Directions for this task -
Could you copy every line of the data that contains the word "digitale"?

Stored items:
----------------------------------------

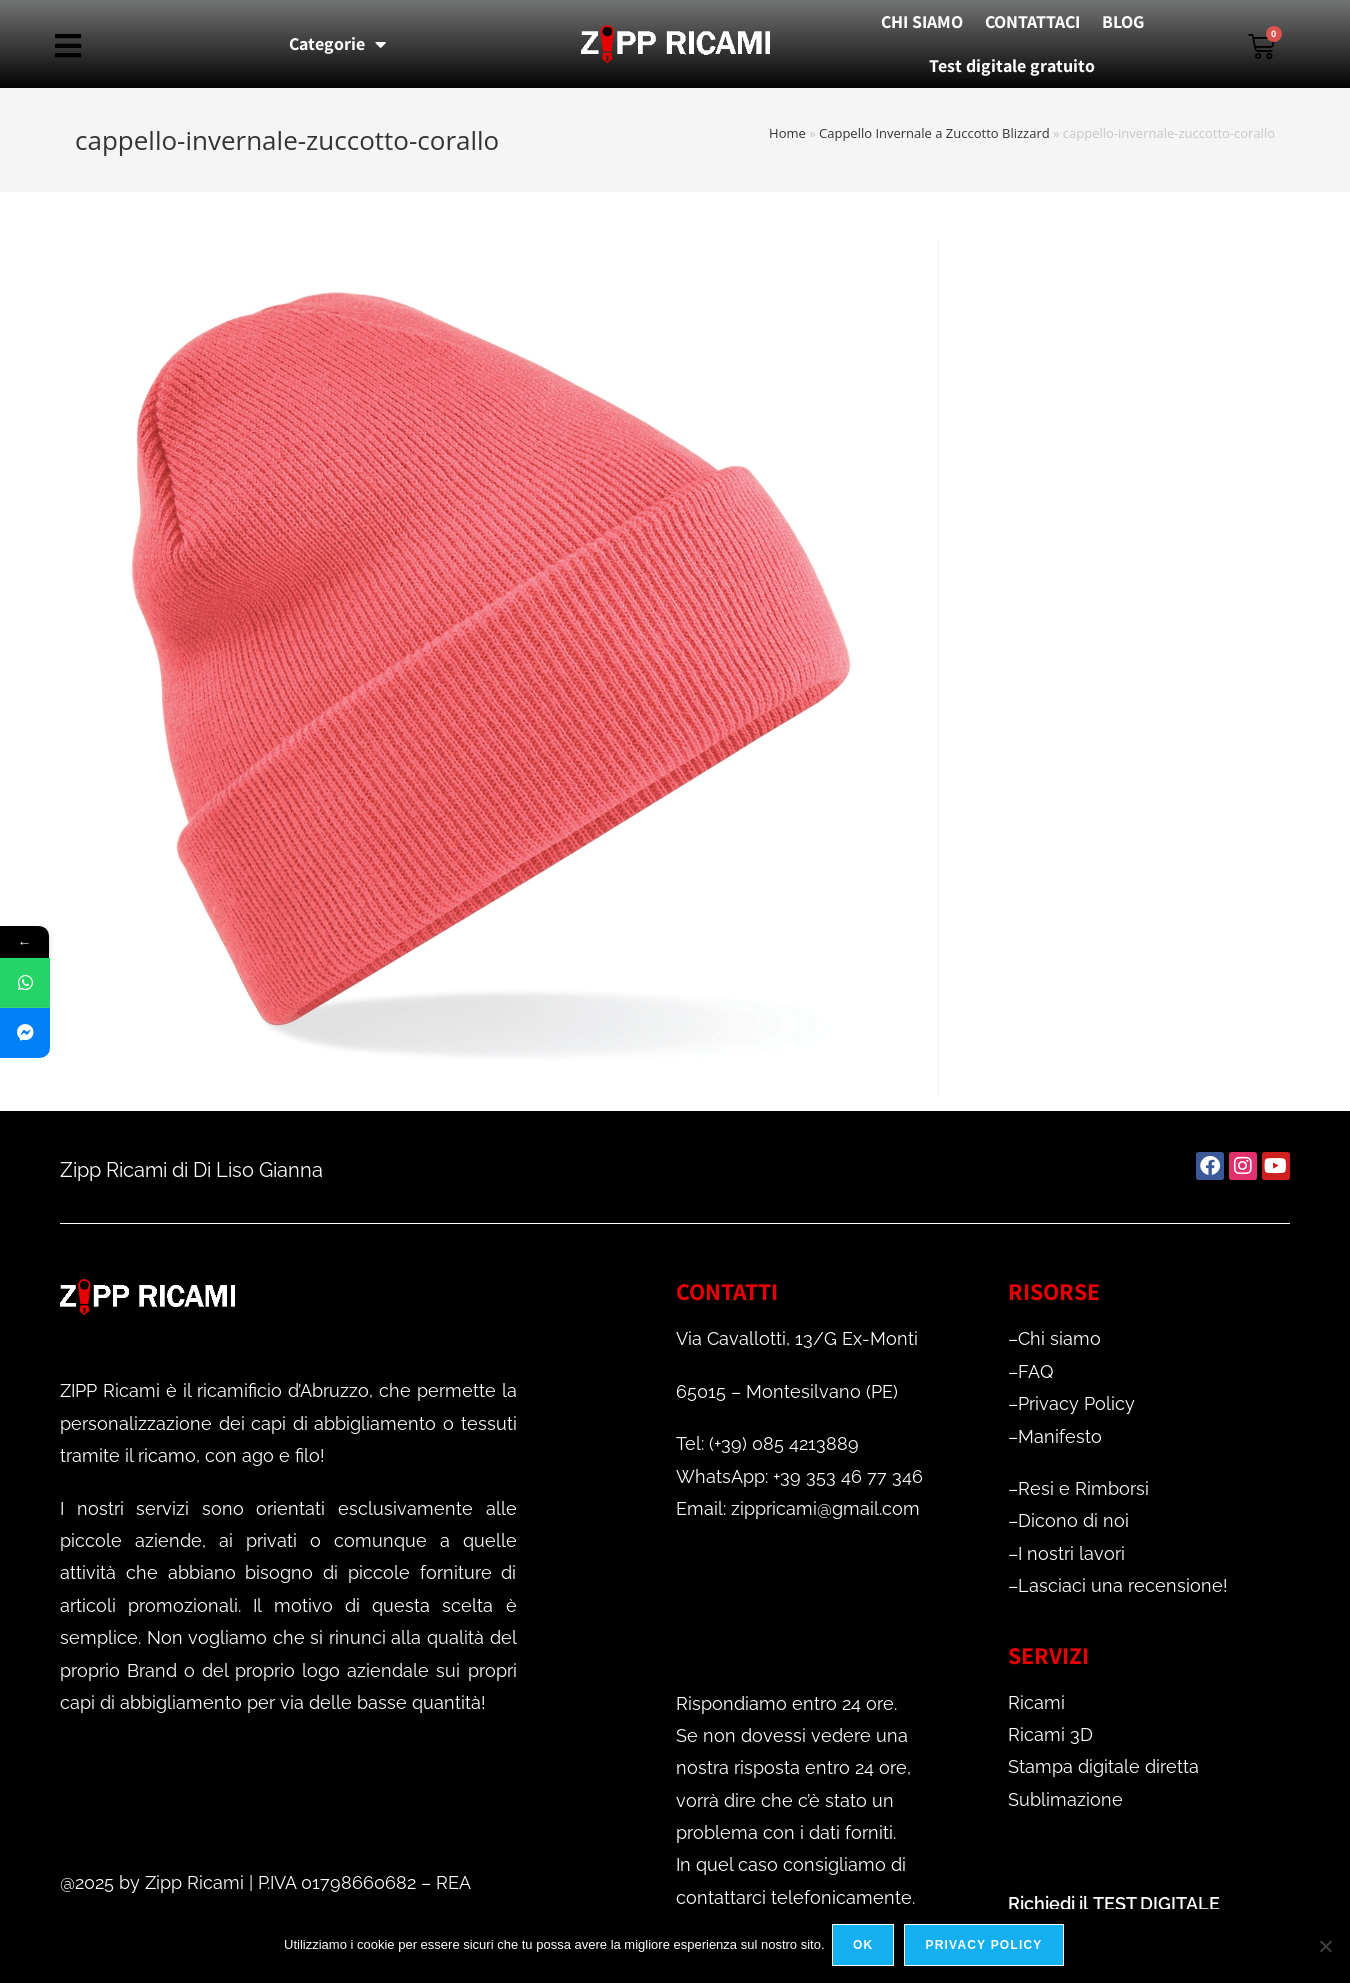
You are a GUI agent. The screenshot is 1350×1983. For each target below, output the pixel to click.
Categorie (337, 44)
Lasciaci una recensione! (1123, 1585)
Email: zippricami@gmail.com (798, 1508)
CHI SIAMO (922, 21)
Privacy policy (986, 1947)
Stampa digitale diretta (1103, 1766)
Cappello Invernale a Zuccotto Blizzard (934, 133)
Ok (866, 1947)
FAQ (1035, 1371)
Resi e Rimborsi (1083, 1488)
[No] (1325, 1947)
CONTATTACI (1032, 21)
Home (787, 133)
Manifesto (1060, 1436)
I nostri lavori (1071, 1553)
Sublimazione (1065, 1799)
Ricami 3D (1050, 1734)
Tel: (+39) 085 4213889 (767, 1443)
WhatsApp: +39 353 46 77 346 (799, 1476)
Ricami (1036, 1702)
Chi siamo (1059, 1338)
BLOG (1123, 21)
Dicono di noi (1073, 1520)
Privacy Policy (1076, 1403)
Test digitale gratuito (1012, 65)
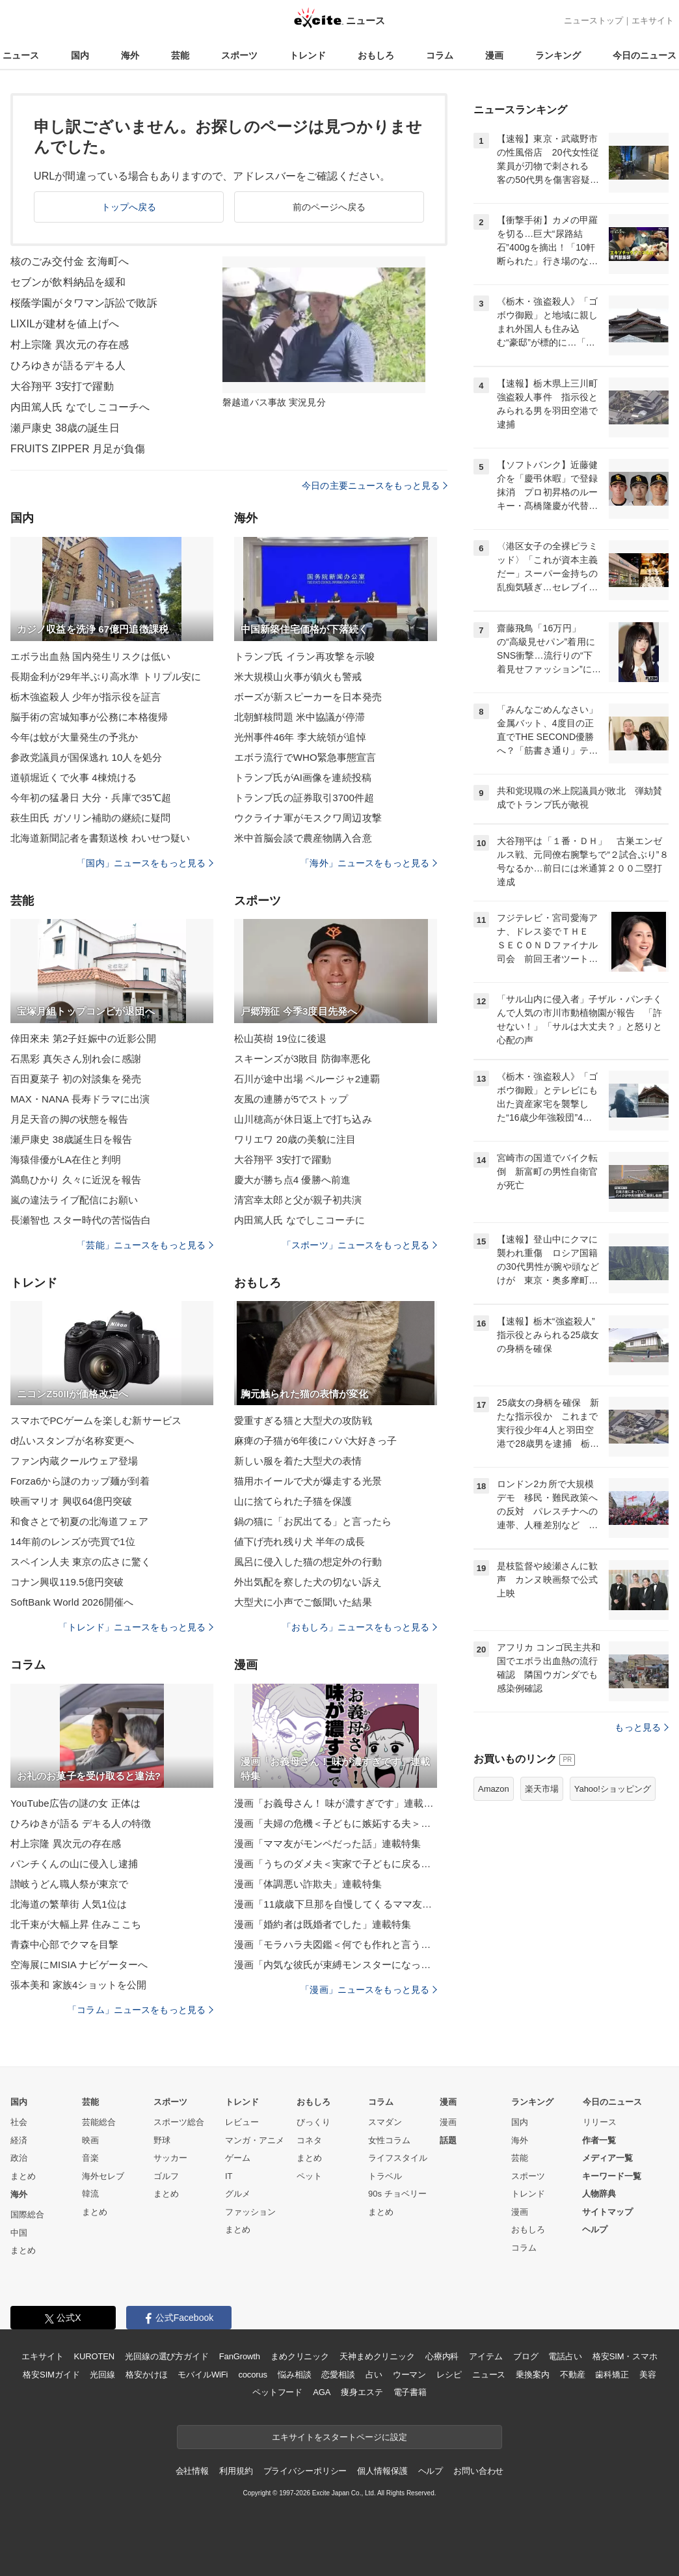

----------------------------------------

Your solution -
Stampa digitale diretta (1103, 1766)
Test digitale gratuito (1012, 65)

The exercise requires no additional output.